## Task requirements:
Which lines in the entries below contain the string "proti"? Show each of them in full.

Entries shown below:

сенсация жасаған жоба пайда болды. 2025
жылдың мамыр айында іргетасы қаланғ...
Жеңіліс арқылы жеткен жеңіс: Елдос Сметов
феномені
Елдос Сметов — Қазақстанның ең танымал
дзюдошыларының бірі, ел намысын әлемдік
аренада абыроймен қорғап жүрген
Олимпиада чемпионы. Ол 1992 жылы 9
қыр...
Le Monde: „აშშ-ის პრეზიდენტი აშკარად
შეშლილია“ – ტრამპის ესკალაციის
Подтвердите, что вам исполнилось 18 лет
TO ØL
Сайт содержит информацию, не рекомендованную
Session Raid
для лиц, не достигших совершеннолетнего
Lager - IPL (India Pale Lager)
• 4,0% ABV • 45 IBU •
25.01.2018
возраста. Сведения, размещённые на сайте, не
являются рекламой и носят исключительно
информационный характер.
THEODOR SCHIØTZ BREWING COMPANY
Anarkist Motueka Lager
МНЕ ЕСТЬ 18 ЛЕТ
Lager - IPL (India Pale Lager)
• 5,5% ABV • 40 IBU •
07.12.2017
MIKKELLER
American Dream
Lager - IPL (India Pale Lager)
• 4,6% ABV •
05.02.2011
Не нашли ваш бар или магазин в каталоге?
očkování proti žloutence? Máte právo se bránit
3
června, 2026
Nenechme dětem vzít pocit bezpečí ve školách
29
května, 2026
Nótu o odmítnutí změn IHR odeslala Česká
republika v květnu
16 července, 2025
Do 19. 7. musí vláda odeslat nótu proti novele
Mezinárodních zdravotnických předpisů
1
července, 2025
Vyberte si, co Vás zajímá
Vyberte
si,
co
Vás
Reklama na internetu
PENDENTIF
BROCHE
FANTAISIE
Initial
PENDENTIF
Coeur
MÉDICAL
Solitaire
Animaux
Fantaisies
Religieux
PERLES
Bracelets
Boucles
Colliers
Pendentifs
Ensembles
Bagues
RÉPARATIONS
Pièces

End of Entries shown.

## Response to this exercise:
očkování proti žloutence? Máte právo se bránit
Do 19. 7. musí vláda odeslat nótu proti novele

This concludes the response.